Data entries
########
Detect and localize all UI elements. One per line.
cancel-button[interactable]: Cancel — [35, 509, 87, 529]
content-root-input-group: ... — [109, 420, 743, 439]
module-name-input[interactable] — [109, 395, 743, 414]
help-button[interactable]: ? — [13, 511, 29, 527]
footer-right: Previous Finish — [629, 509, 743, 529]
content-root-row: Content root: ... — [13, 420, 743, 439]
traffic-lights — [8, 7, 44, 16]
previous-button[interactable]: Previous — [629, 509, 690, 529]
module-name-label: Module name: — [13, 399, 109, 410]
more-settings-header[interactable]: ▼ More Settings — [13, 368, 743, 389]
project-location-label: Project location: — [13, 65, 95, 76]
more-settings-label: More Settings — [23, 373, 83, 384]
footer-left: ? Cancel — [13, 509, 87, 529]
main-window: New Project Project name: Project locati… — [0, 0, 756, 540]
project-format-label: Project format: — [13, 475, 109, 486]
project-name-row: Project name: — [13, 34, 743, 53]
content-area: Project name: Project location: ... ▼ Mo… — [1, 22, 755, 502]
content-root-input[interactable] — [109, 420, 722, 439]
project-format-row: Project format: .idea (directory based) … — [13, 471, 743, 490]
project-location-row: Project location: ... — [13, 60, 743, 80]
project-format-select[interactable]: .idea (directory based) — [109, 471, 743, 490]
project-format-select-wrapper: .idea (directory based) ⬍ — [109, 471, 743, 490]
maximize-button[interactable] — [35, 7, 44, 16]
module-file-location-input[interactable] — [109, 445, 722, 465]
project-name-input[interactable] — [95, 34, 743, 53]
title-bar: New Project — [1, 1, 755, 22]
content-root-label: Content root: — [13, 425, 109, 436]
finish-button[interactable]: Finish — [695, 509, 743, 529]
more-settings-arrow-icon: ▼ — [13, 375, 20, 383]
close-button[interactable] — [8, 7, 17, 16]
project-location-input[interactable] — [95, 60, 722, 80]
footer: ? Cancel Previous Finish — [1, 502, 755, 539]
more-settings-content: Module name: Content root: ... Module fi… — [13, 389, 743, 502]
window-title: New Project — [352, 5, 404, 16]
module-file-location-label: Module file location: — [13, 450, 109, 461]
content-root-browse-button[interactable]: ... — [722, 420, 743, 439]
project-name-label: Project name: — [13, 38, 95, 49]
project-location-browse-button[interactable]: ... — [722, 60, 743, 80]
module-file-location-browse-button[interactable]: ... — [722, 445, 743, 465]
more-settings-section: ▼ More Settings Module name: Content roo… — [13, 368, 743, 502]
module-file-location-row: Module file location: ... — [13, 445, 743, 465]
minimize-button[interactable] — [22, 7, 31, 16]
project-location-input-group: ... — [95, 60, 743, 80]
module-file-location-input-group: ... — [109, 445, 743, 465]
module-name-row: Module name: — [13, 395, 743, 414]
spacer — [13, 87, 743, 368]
########
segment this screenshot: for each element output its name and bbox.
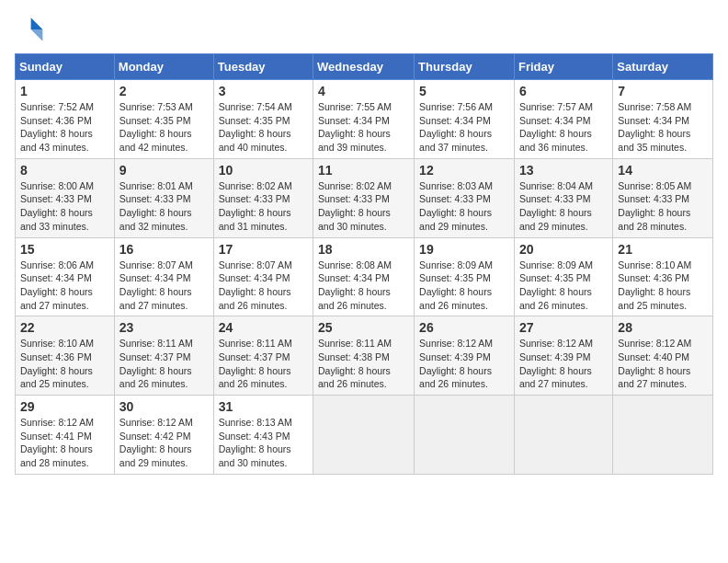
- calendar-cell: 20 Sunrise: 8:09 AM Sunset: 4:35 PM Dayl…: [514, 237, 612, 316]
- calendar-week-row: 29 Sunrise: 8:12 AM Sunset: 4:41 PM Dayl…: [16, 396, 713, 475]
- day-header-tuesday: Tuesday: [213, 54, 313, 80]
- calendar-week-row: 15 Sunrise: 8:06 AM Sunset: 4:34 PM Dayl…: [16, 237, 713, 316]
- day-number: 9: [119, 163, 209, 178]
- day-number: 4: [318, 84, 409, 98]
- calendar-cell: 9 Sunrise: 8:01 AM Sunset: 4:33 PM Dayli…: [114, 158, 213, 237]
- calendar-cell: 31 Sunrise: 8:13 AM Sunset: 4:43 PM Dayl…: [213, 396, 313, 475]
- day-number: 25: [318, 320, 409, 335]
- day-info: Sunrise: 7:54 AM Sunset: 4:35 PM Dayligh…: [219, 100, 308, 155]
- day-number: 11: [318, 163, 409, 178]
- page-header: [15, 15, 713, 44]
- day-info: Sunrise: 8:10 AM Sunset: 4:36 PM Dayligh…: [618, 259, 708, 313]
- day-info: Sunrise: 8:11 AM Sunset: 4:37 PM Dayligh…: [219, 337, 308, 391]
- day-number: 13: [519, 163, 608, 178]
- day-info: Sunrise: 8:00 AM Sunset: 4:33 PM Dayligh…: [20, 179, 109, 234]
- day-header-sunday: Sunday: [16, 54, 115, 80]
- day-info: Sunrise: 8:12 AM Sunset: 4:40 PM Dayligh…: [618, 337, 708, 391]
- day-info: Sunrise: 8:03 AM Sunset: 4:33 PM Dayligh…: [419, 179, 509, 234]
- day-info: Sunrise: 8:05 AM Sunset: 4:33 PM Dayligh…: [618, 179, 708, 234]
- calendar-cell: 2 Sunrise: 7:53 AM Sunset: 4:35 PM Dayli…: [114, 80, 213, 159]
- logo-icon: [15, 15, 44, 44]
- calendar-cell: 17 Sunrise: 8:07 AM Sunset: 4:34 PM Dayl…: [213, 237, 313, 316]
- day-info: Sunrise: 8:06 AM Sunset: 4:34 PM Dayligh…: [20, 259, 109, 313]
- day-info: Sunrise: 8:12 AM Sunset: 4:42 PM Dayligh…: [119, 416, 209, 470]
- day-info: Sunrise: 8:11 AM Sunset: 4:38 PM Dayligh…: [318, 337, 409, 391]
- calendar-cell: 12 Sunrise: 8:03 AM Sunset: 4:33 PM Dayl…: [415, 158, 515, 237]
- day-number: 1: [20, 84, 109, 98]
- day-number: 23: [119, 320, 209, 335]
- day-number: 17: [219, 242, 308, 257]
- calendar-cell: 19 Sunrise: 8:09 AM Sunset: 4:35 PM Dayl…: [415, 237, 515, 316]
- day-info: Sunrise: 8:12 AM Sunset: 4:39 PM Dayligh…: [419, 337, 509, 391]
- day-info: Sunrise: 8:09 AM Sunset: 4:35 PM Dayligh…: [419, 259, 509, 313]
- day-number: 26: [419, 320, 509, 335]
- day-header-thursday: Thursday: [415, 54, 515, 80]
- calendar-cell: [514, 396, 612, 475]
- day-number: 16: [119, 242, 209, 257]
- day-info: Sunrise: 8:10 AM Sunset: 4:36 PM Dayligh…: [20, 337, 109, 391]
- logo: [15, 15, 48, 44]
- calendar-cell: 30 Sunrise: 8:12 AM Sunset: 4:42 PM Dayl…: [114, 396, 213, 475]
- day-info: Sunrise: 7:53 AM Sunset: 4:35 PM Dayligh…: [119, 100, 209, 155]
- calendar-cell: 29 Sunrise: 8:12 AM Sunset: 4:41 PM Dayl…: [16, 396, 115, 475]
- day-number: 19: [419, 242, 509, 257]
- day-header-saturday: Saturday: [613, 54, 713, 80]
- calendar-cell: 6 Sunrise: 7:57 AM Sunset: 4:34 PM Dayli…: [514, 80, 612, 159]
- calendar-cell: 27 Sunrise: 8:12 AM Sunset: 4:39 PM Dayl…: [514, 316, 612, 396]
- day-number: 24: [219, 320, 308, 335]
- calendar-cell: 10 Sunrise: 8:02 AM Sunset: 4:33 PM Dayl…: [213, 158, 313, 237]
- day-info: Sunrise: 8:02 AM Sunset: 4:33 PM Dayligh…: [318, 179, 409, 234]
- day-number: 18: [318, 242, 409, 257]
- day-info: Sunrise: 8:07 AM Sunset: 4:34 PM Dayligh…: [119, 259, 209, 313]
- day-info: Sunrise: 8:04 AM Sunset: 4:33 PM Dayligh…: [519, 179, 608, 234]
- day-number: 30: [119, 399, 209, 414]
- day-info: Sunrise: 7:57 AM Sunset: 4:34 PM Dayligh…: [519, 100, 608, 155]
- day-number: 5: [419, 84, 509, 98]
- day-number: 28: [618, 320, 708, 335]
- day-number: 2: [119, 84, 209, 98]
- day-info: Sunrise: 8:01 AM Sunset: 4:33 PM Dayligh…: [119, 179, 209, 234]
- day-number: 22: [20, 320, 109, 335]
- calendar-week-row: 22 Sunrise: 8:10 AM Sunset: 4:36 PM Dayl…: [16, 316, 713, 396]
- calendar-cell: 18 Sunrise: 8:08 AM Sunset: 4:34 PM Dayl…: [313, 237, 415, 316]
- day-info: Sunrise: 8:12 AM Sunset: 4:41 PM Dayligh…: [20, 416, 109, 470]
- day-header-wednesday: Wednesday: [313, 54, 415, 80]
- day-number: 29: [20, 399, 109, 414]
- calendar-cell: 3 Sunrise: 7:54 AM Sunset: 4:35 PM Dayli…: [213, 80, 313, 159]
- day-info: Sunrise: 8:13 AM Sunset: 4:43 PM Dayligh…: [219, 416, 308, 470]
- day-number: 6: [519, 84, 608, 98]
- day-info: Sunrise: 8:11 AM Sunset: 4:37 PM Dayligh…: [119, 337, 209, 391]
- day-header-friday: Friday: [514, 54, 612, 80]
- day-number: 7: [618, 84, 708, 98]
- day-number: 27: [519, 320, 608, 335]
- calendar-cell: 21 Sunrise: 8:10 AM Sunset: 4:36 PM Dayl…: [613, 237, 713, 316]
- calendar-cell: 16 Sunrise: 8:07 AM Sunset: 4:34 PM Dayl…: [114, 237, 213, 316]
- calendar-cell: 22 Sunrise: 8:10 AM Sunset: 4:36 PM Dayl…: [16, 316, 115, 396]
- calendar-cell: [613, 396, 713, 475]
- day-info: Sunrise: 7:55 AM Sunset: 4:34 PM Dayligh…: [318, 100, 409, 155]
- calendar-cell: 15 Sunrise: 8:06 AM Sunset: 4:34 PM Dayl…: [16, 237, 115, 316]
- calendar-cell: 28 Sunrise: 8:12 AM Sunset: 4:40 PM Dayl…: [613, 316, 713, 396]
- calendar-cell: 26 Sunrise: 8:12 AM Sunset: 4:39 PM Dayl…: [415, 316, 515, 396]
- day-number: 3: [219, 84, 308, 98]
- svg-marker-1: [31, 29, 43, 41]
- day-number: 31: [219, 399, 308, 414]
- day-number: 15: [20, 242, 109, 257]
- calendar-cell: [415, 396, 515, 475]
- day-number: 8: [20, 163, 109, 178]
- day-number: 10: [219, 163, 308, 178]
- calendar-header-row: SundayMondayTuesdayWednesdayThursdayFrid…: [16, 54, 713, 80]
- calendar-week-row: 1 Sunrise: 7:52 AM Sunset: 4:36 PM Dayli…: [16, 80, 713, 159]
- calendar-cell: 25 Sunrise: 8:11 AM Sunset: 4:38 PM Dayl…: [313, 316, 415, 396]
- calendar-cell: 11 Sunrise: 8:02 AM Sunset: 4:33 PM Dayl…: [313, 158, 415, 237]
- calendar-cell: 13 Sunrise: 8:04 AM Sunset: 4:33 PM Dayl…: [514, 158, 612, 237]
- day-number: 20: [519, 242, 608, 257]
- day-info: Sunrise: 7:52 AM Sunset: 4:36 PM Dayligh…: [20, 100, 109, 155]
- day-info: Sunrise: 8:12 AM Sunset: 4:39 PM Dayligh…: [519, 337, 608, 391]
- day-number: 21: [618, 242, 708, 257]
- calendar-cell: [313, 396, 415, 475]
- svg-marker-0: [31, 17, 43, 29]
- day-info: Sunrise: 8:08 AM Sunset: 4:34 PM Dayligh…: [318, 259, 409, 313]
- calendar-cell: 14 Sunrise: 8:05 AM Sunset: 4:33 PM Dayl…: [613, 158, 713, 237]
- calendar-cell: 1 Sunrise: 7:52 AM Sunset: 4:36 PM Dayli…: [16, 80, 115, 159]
########
• _Assignment_
Copy out every line above where "label" is present.

• _Answer section_
module-name-label: Module name: — [13, 399, 109, 410]
project-location-label: Project location: — [13, 65, 95, 76]
more-settings-label: More Settings — [23, 373, 83, 384]
project-format-label: Project format: — [13, 475, 109, 486]
content-root-label: Content root: — [13, 425, 109, 436]
module-file-location-label: Module file location: — [13, 450, 109, 461]
project-name-label: Project name: — [13, 38, 95, 49]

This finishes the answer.